The improvements sound very good.  I may have to dig my old pcb out and
give this one a try.

Mark Hammer

Turning the volume up, I will make a retraction and say that it isn't dead quiet, but much quieter when I'm not playing.  Maybe using diodes with a higher Vf (like Ge or even Si types) would reduce audible whine even further.

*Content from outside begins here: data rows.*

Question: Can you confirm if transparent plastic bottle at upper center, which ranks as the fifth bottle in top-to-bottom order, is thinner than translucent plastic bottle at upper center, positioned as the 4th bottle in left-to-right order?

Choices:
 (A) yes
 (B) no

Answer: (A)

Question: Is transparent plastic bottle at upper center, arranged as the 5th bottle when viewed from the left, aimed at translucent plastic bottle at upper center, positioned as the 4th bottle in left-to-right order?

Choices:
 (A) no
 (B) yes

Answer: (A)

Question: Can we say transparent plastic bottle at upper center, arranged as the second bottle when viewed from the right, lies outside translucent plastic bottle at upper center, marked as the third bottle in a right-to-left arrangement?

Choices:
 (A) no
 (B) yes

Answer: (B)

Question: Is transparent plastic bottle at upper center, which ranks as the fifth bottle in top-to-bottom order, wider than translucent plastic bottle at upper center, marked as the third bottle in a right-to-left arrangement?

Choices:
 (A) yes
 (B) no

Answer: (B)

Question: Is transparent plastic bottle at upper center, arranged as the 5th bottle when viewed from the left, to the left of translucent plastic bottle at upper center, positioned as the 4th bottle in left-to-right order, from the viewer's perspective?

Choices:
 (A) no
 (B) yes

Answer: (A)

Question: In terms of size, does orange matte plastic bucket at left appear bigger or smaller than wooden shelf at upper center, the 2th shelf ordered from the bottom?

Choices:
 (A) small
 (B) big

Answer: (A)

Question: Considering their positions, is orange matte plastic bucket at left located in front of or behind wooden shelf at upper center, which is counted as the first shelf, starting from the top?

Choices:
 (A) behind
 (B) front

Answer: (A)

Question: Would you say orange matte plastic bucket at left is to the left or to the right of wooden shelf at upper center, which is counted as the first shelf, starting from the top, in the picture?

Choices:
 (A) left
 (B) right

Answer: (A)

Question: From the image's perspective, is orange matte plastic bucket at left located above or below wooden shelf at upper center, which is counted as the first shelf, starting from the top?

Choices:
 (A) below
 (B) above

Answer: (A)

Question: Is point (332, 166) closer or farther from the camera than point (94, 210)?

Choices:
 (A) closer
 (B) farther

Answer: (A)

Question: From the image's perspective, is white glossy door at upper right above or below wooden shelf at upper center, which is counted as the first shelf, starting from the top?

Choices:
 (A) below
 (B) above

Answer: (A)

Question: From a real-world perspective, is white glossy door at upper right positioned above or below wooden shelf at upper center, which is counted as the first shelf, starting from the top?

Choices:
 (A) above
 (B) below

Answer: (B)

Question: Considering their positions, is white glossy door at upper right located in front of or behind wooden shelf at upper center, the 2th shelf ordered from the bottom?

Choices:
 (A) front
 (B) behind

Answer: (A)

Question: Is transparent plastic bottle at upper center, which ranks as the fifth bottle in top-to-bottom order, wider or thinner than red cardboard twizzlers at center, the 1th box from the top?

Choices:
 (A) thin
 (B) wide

Still, ring modulators are not exactly set and forget effects that one leaves on, even when not strumming.

Digital Larry

Quote from: Digital Larry on November 16, 2017, 10:11:46 AM
I've asked this a few times, but I wonder why active op-amp full wave rectifier circuits, which would seem likely to do a better job simpler, are not favored for this application.
Ah woops sorry, this comment should be about an octave fuzz.  My bad, too much or too little coffee.   :icon_mrgreen:
Digital Larry
Want to quickly design your own effects patches for the Spin FV-1 DSP chip?
https://github.com/HolyCityAudio/SpinCAD-Designer

Mark Hammer

Or bad aim.  That's what I tell people when they wonder why our two kids are ten years apart.  :icon_wink:

~arph

You can use a XR2206 too if you want to do a nice ring mod with sine wave modulation and I'm not talking about using the XR2206 as just the oscillator but also as the modulator. Dead simple circuit too.. too bad the XR2206 is also obsolete and I have not found anything modern to replace it with.


Mark Hammer

There was an old XR2206-based ETI project called the Soundbender.  ( www.fenris.talktalk.net/images/Sound%20Bender.pdf )  I actually happen to have one of those etched and stuffed, sitting in the bin-of-boards, but not wired up.  Its chief virtue seems to be that one can select a sine wave carrier, in addition to the triangle that the EPFM provides.  I have to do some grocery shopping, but if there is time left today, I might try and fire it up.  It wants a 12v supply.

~arph

Wow never saw that eti soundbender. Really  similar to what I came up with. As always I have been predated by over 30 years.. one thing I can assure is that it will run fine on 9v. I will try the mixer stage proposed here as I can get some phase cancellation in the simpler blend setup I used.